What the task requires:
Work out how many lines of the listing hold the string "more", then answer with that number and nothing else.
==*==
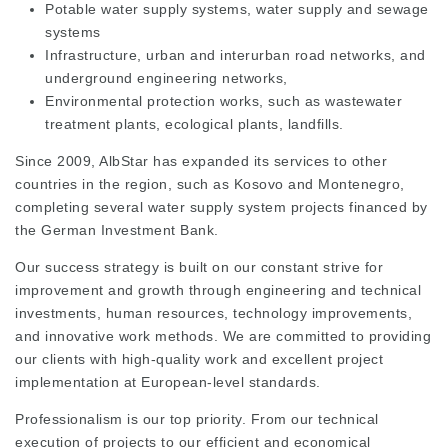
Potable water supply systems, water supply and sewage
systems
Infrastructure, urban and interurban road networks, and
underground engineering networks,
Environmental protection works, such as wastewater
treatment plants, ecological plants, landfills.
Since 2009, AlbStar has expanded its services to other
countries in the region, such as Kosovo and Montenegro,
completing several water supply system projects financed by
the German Investment Bank.
Our success strategy is built on our constant strive for
improvement and growth through engineering and technical
investments, human resources, technology improvements,
and innovative work methods. We are committed to providing
our clients with high-quality work and excellent project
implementation at European-level standards.
Professionalism is our top priority. From our technical
execution of projects to our efficient and economical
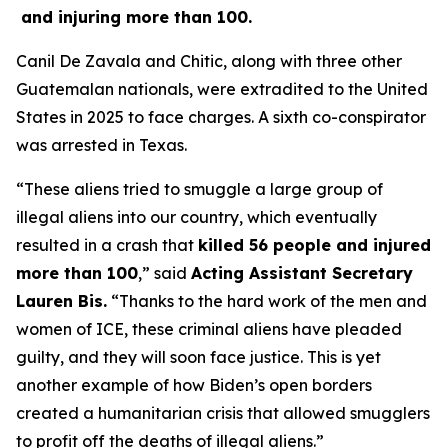
and injuring more than 100.
Canil De Zavala and Chitic, along with three other
Guatemalan nationals, were extradited to the United
States in 2025 to face charges. A sixth co-conspirator
was arrested in Texas.
“These aliens tried to smuggle a large group of
illegal aliens into our country, which eventually
resulted in a crash that
killed 56 people and injured
more than 100
,”
said
Acting Assistant Secretary
Lauren Bis.
“Thanks to the hard work of the men and
women of ICE, these criminal aliens have pleaded
guilty, and they will soon face justice. This is yet
another example of how Biden’s open borders
created a humanitarian crisis that allowed smugglers
to profit off the deaths of illegal aliens.”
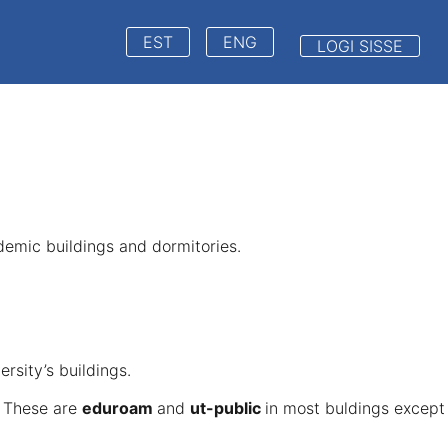
EST
ENG
LOGI SISSE
ademic buildings and dormitories.
ersity’s buildings.
. These are
eduroam
and
ut-public
in most buldings except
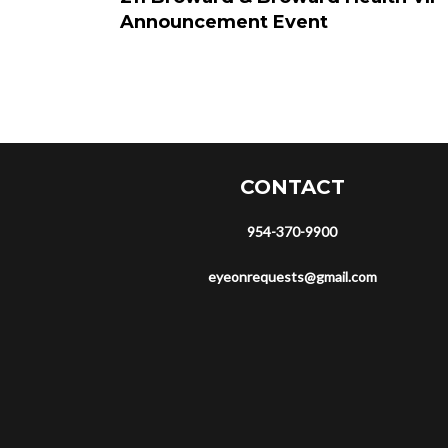
Announcement Event
CONTACT
954-370-9900
eyeonrequests@gmail.com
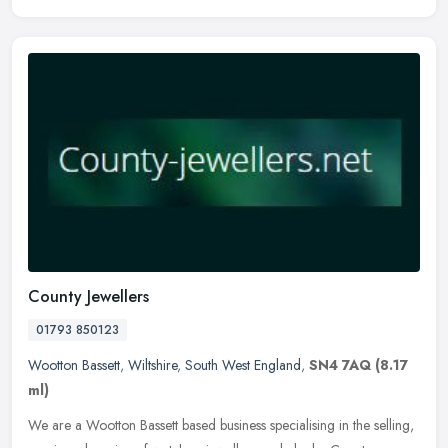
County Jewellers
01793 850123
Wootton Bassett
,
Wiltshire
,
South West England
,
SN4 7AQ
(8.17
ml)
We are a Wootton Bassett based business specialising in the selling,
==*==
Solution to the problem:
2